Thiel: Yes. By using finite-element analysis on a computer, we're able to actually simulate what the magnetic field distribution is in a hypothetical magnet system. So instead of actually having to construct an actual magnet system and do tedious measurements on it, we can run hundreds of experimental simulations on the computer to develop magnet-system geometries that have much more uniform and symmetrical magnetic fields and therefore have much lower distortion. Merely by changing the geometry of the center pole-piece and the magnet system, you can reduce distortion by an order of magnitude, to a tenth of what it otherwise would be.

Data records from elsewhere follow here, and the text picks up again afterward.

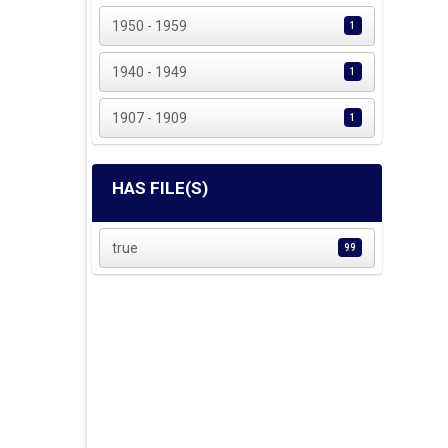
1950 - 1959
1
1940 - 1949
1
1907 - 1909
1
HAS FILE(S)
true
99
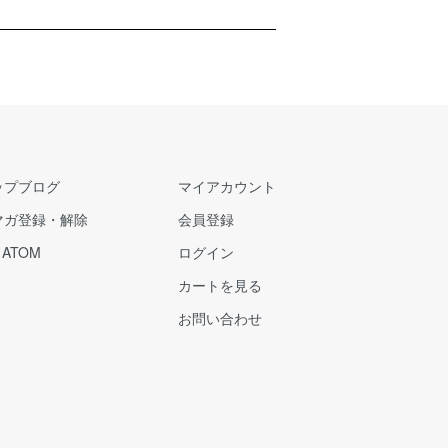
ップブログ
マイアカウント
マガ登録・解除
会員登録
/
ATOM
ログイン
カートを見る
お問い合わせ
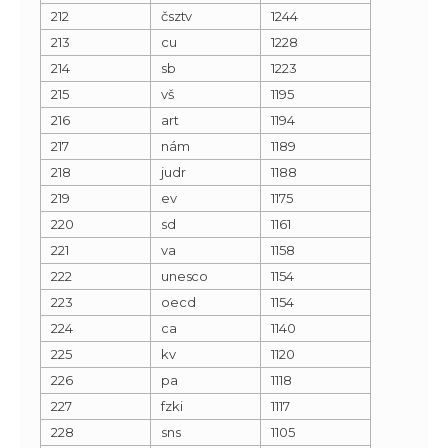
212
čsztv
1244
213
cu
1228
214
sb
1223
215
vš
1195
216
art
1194
217
nám
1189
218
judr
1188
219
ev
1175
220
sd
1161
221
va
1158
222
unesco
1154
223
oecd
1154
224
ca
1140
225
kv
1120
226
pa
1118
227
fzki
1117
228
sns
1105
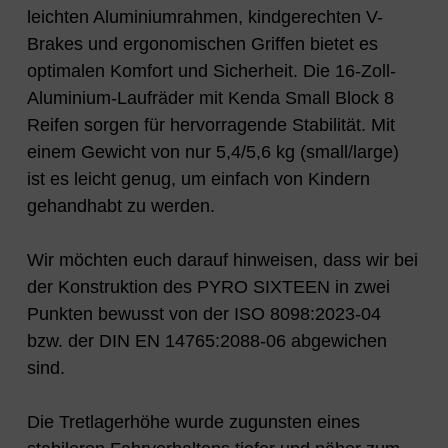
leichten Aluminiumrahmen, kindgerechten V-
Brakes und ergonomischen Griffen bietet es
optimalen Komfort und Sicherheit. Die 16-Zoll-
Aluminium-Laufräder mit Kenda Small Block 8
Reifen sorgen für hervorragende Stabilität. Mit
einem Gewicht von nur 5,4/5,6 kg (small/large)
ist es leicht genug, um einfach von Kindern
gehandhabt zu werden.
Wir möchten euch darauf hinweisen, dass wir bei
der Konstruktion des PYRO SIXTEEN in zwei
Punkten bewusst von der ISO 8098:2023-04
bzw. der DIN EN 14765:2088-06 abgewichen
sind.
Die Tretlagerhöhe wurde zugunsten eines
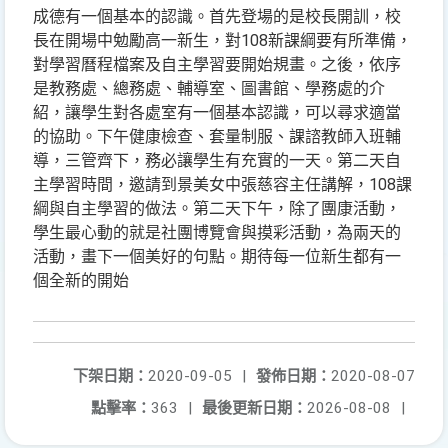
成德有一個基本的認識。首先登場的是校長開訓，校
長在開場中勉勵高一新生，對108新課綱要有所準備，
對學習曆程檔案及自主學習要開始規畫。之後，依序
是教務處、總務處、輔導室、圖書館、學務處的介
紹，讓學生對各處室有一個基本認識，可以尋求適當
的協助。下午健康檢查、套量制服、課諮教師入班輔
導，三管齊下，務必讓學生有充實的一天。第二天自
主學習時間，邀請到景美女中張慈容主任講解，108課
綱與自主學習的做法。第二天下午，除了團康活動，
學生最心動的就是社團博覽會與摸彩活動，為兩天的
活動，畫下一個美好的句點。期待每一位新生都有一
個全新的開始
下架日期：
2020-09-05
|
發佈日期：
2020-08-07
點擊率：
363
|
最後更新日期：
2026-08-08
|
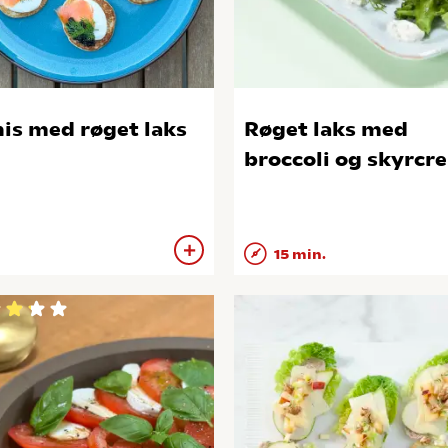
nis med røget laks
Røget laks med
broccoli og skyrcr
15 min.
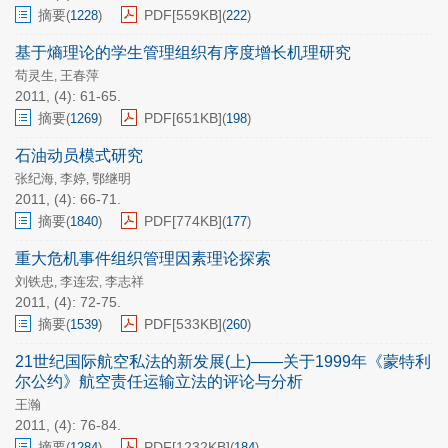
摘要
PDF[
559KB
]
(
1228
)
(
222
)
基于熵理论的学生管理组织有序度增长机理研究
苟灵生
王春萍
,
2011, (4): 61-65.
摘要
PDF[
651KB
]
(
1269
)
(
198
)
石油动员模式研究
张纪海
李婷
鄂继明
,
,
2011, (4): 66-71.
摘要
PDF[
774KB
]
(
1840
)
(
177
)
重大危机事件组织管理因素理论探索
刘铁忠
李连宏
李志祥
,
,
2011, (4): 72-75.
摘要
PDF[
533KB
]
(
1539
)
(
260
)
21世纪国际航空私法的新发展(上)——关于1999年《蒙特利
尔公约》航空责任运输立法的评论与分析
王瀚
2011, (4): 76-84.
摘要
PDF[
1232KB
]
(
1284
)
(
184
)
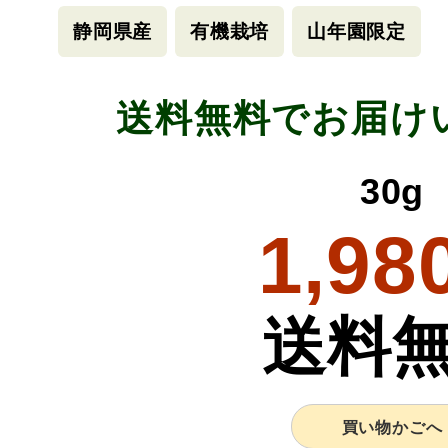
静岡県産
有機栽培
山年園限定
送料無料でお届け
30g
1,98
送料
買い物かごへ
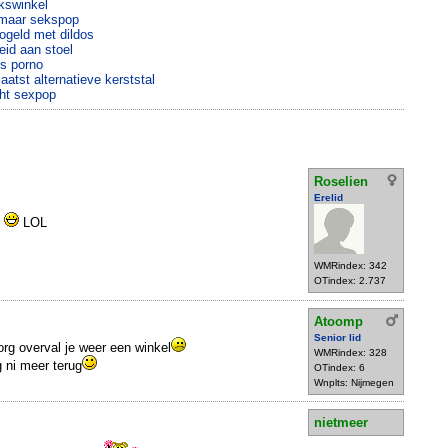
ekswinkel
d maar sekspop
ogeld met dildos
eid aan stoel
ns porno
atst alternatieve kerststal
cht sexpop
Roselien
Erelid
n
LOL
WMRindex: 342
OTindex: 2.737
Atoomp
Senior lid
rg overval je weer een winkel
WMRindex: 328
g ni meer terug
OTindex: 6
Wnplts: Nijmegen
nietmeer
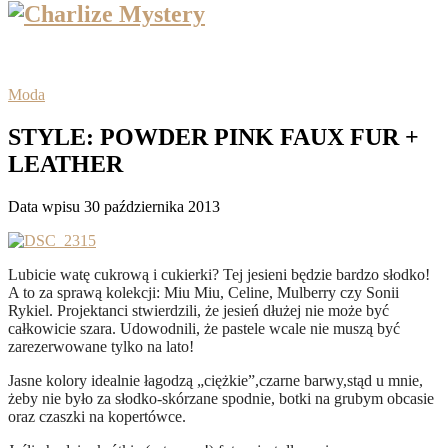
Moda
STYLE: POWDER PINK FAUX FUR +
LEATHER
Data wpisu 30 października 2013
Lubicie watę cukrową i cukierki? Tej jesieni będzie bardzo słodko!
A to za sprawą kolekcji: Miu Miu, Celine, Mulberry czy Sonii
Rykiel. Projektanci stwierdzili, że jesień dłużej nie może być
całkowicie szara. Udowodnili, że pastele wcale nie muszą być
zarezerwowane tylko na lato!
Jasne kolory idealnie łagodzą „ciężkie”,czarne barwy,stąd u mnie,
żeby nie było za słodko-skórzane spodnie, botki na grubym obcasie
oraz czaszki na kopertówce.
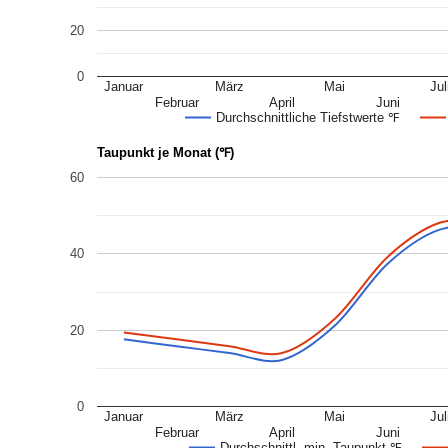
20
0
Januar
März
Mai
Jul
Februar
April
Juni
Durchschnittliche Tiefstwerte ℉
Taupunkt je Monat (℉)
60
40
20
0
Januar
März
Mai
Jul
Februar
April
Juni
Durchschnittl. min. Taupunkt ℉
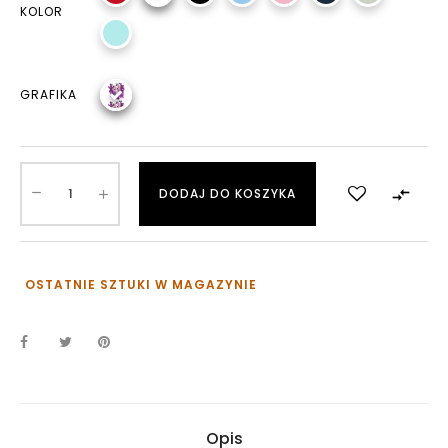
KOLOR
GRAFIKA

DODAJ DO KOSZYKA
OSTATNIE SZTUKI W MAGAZYNIE
Opis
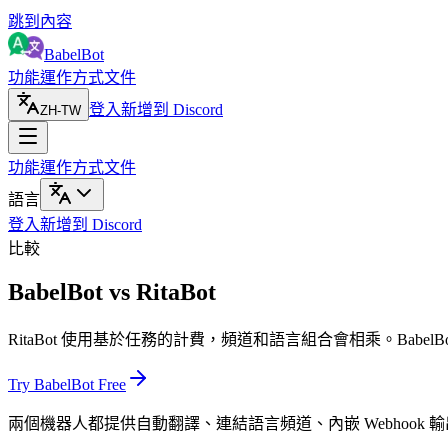
跳到內容
BabelBot
功能
運作方式
文件
登入
新增到 Discord
ZH-TW
功能
運作方式
文件
語言
登入
新增到 Discord
比較
BabelBot vs RitaBot
RitaBot 使用基於任務的計費，頻道和語言組合會相乘。Babel
Try BabelBot Free
兩個機器人都提供自動翻譯、連結語言頻道、內嵌 Webhook 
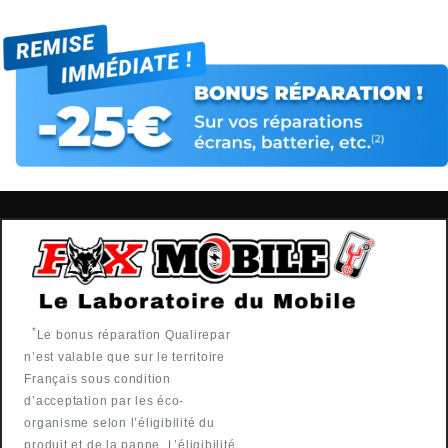
*
Le bonus réparation Qualirepar
n’est valable que sur le territoire
Français sous condition
d’acceptation par les éco-
organisme selon l’éligibilité du
produit et de la panne. L’éligibilité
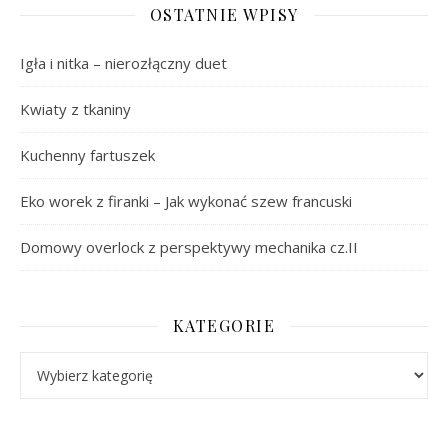
OSTATNIE WPISY
Igła i nitka – nierozłączny duet
Kwiaty z tkaniny
Kuchenny fartuszek
Eko worek z firanki – Jak wykonać szew francuski
Domowy overlock z perspektywy mechanika cz.II
KATEGORIE
Kategorie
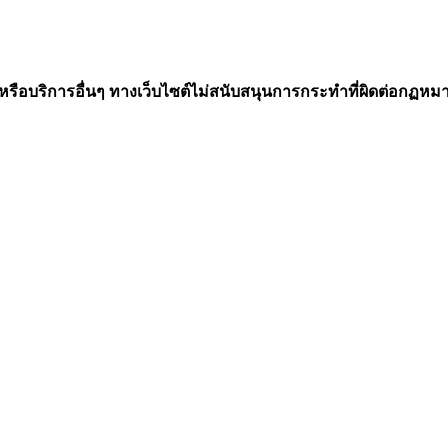
อบริการอื่นๆ ทางเว็บไซต์ไม่สนับสนุนการกระทำที่ผิดต่อกฏหม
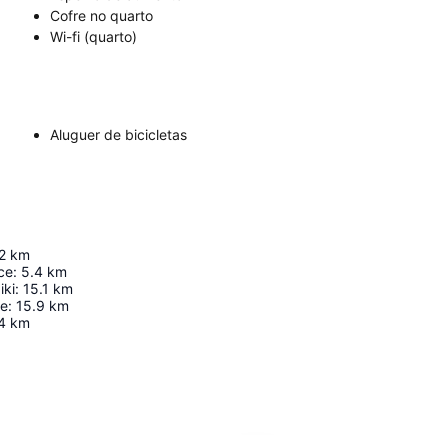
Cofre no quarto
Wi-fi (quarto)
Aluguer de bicicletas
2
km
ace
:
5.4
km
iki
:
15.1
km
le
:
15.9
km
4
km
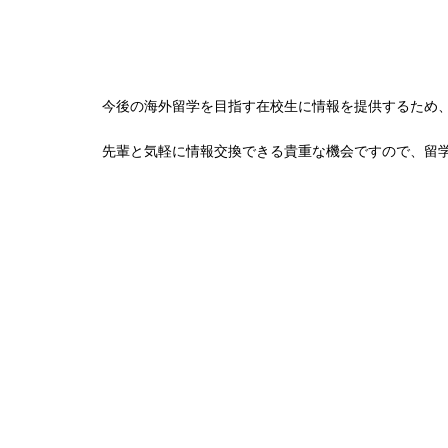
今後の海外留学を目指す在校生に情報を提供するため
先輩と気軽に情報交換できる貴重な機会ですので、留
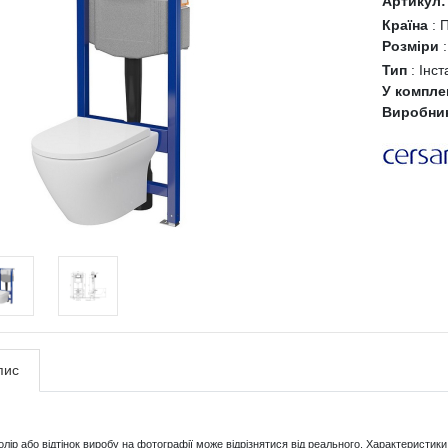
Артикул:
Країна
:
Розміри
Тип
:
Інст
У компле
Виробни
пис
Колір або відтінок виробу на фотографії може відрізнятися від реального. Характерист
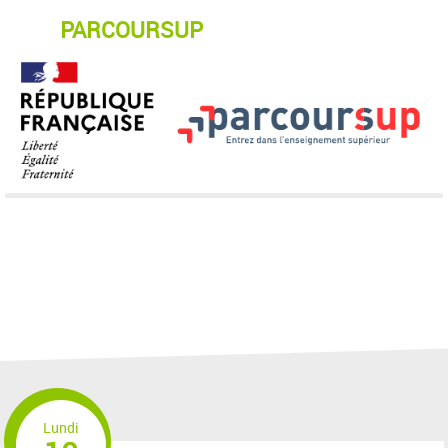
PARCOURSUP
Lundi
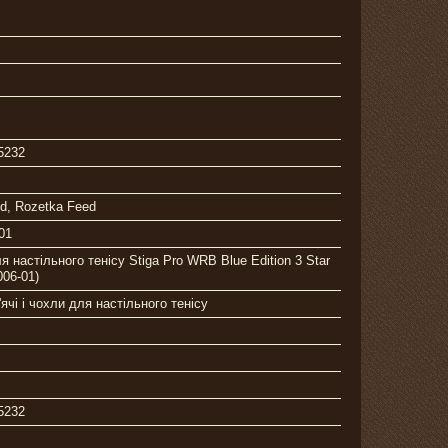
5232
ed, Rozetka Feed
01
я настільного тенісу Stiga Pro WRB Blue Edition 3 Star
006-01)
'ячі і чохли для настільного тенісу
5232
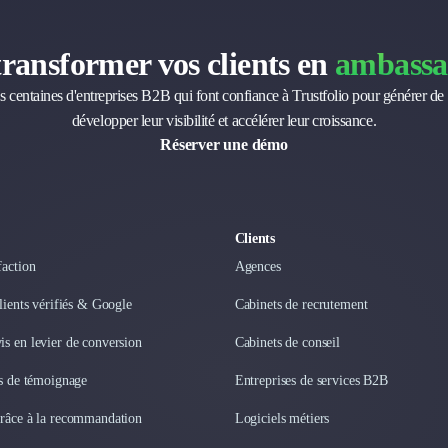
transformer vos clients en
ambassa
s centaines d'entreprises B2B qui font confiance à Trustfolio pour générer de 
développer leur visibilité et accélérer leur croissance.
Réserver une démo
Clients
faction
Agences
clients vérifiés & Google
Cabinets de recrutement
s en levier de conversion
Cabinets de conseil
os de témoignage
Entreprises de services B2B
grâce à la recommandation
Logiciels métiers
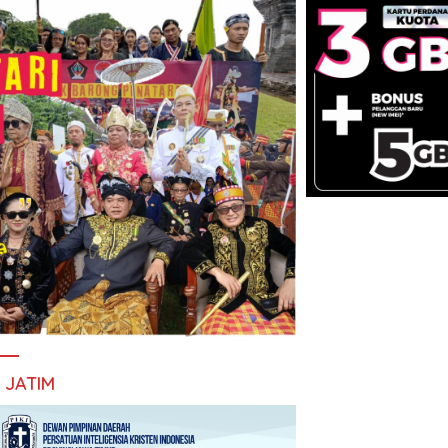
I JATIM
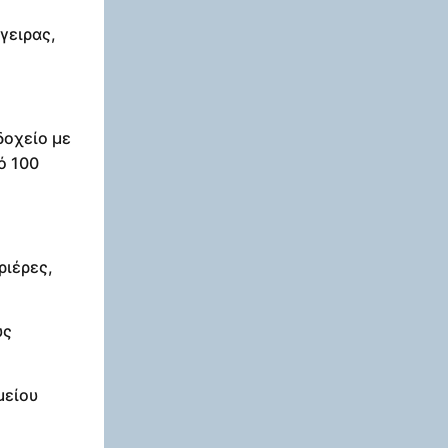
γειρας,
δοχείο με
ό 100
ριέρες,
υς
μείου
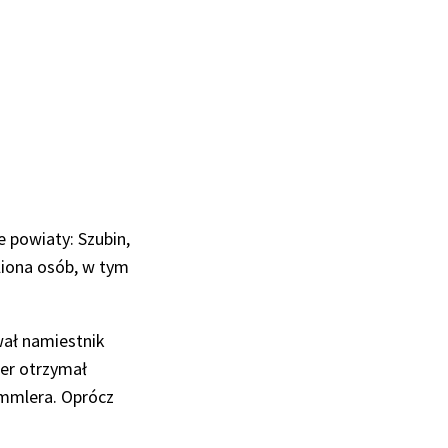
powiaty: Szubin,
liona osób, w tym
wał namiestnik
ser otrzymał
Himmlera. Oprócz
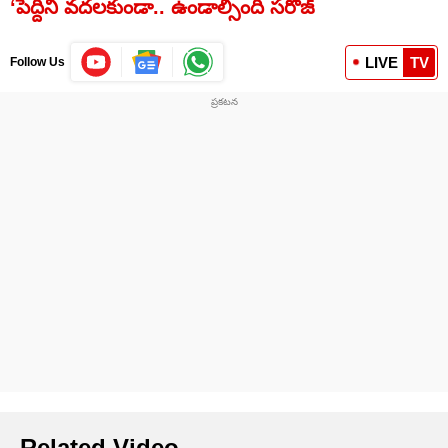
‘పెద్దిని వదలకుండా.. ఉండాల్సింది సరోజ్‌
LIVE
TV
Follow Us
Related Video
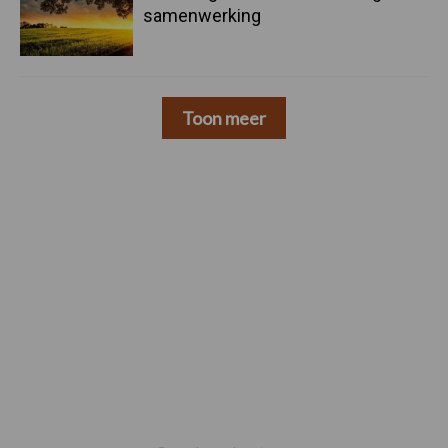
samenwerking
Toon meer
Footer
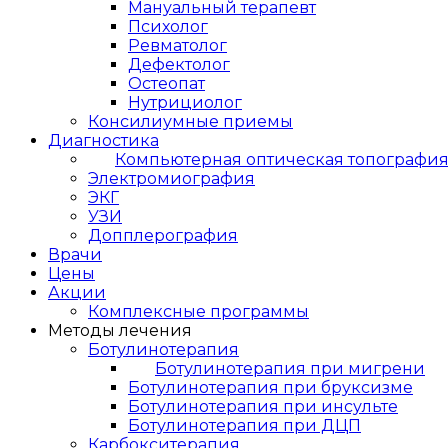
Мануальный терапевт
Психолог
Ревматолог
Дефектолог
Остеопат
Нутрициолог
Консилиумные приемы
Диагностика
Компьютерная оптическая топографи
Электромиография
ЭКГ
УЗИ
Допплерография
Врачи
Цены
Акции
Комплексные программы
Методы лечения
Ботулинотерапия
Ботулинотерапия при мигрени
Ботулинотерапия при бруксизме
Ботулинотерапия при инсульте
Ботулинотерапия при ДЦП
Карбокситерапия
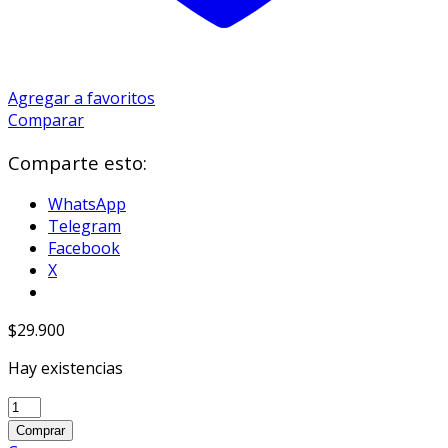
Agregar a favoritos
Comparar
Comparte esto:
WhatsApp
Telegram
Facebook
X
$
29.900
Hay existencias
Banpresto
Milk
Comprar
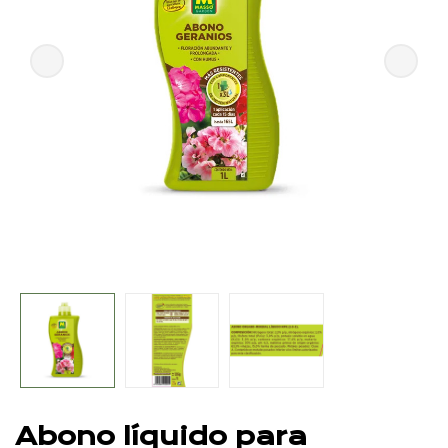
Abono líquido para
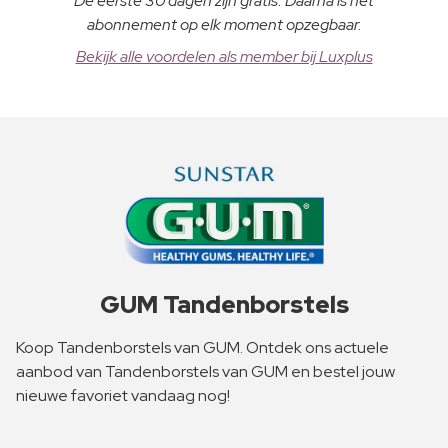
De eerste 30 dagen zijn gratis. Daarna is het
abonnement op elk moment opzegbaar.
Bekijk alle voordelen als member bij Luxplus
GUM Tandenborstels
Koop Tandenborstels van GUM. Ontdek ons actuele
aanbod van Tandenborstels van GUM en bestel jouw
nieuwe favoriet vandaag nog!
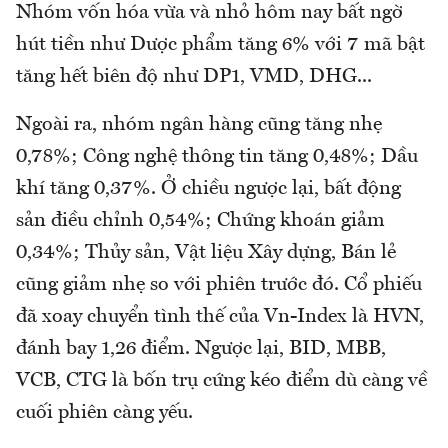
Nhóm vốn hóa vừa và nhỏ hôm nay bất ngờ
hút tiền như Dược phẩm tăng 6% với 7 mã bật
tăng hết biên độ như DP1, VMD, DHG...
Ngoài ra, nhóm ngân hàng cũng tăng nhẹ
0,78%; Công nghệ thông tin tăng 0,48%; Dầu
khí tăng 0,37%. Ở chiều ngược lại, bất động
sản điều chỉnh 0,54%; Chứng khoán giảm
0,34%; Thủy sản, Vật liệu Xây dựng, Bán lẻ
cũng giảm nhẹ so với phiên trước đó. Cổ phiếu
đã xoay chuyển tình thế của Vn-Index là HVN,
đánh bay 1,26 điểm. Ngược lại, BID, MBB,
VCB, CTG là bốn trụ cứng kéo điểm dù càng về
cuối phiên càng yếu.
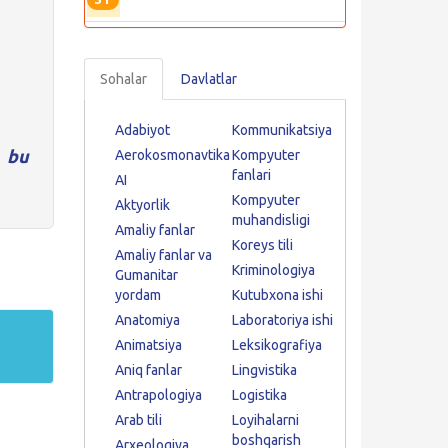
Sohalar
Davlatlar
Adabiyot
Kommunikatsiya
n
bu
Aerokosmonavtika
Kompyuter
fanlari
AI
Kompyuter
Aktyorlik
muhandisligi
Amaliy fanlar
Koreys tili
Amaliy fanlar va
Kriminologiya
Gumanitar
yordam
Kutubxona ishi
Anatomiya
Laboratoriya ishi
Animatsiya
Leksikografiya
Aniq fanlar
Lingvistika
Antrapologiya
Logistika
Arab tili
Loyihalarni
boshqarish
Arxeologiya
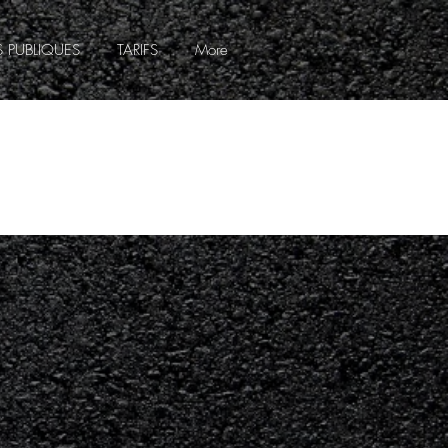
 PUBLIQUES
TARIFS
More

It's really quite exciting, because these changes in the design of the driver cost virtually no money. You're tooling this center pole-piece on an automatic lathe anyway, and it makes very little difference what shape you're turning the metal into. But it makes a dramatic improvement to the behavior of the driver. The distortion that is introduced by the magnetic-system nonlinearities is no longer the determining factor in the overall driver distortion.

Usually in woofer design at higher output levels, the magnetic-system nonlinearities are by far the largest source of distortion. In our new woofer designs, this is no longer true. Distortion is introduced by minor suspension nonlinearities and by inductive effects in the voice-coil and its former, and even resonant behavior in the diaphragm becomes more significant than the distortion introduced by the magnetic system. So magnetic-system distortion is virtually eliminated.

Atkinson: But to see your theoretical ideas worked in practice, you were still ending up with a set of specifications that you sent to your drive-unit supplier for them to make and for you to then test?

Thiel: Yes. We would send them dimension drawings, tell them exactly how to make all the parts in the magnet system. Then they would build up samples for us and send them to us for evaluation.

Atkinson: How many iterative loops did you typically go through with the drive-unit supplier?

Thiel: In the early '80s it was probably only two or three. By the early '90s it was probably a dozen . . . it could take up to a year to optimize a driver design. If I wanted to try a different diaphragm profile or a different magnet-system geometry, from the time that I requested samples from them until I received the samples to test could easily be a month. So this would severely limit the number of experiments we could run to try to get a new product out. Most recently, we've started manufacturing our own drivers so that we can implement designs that are more exactly what I desire.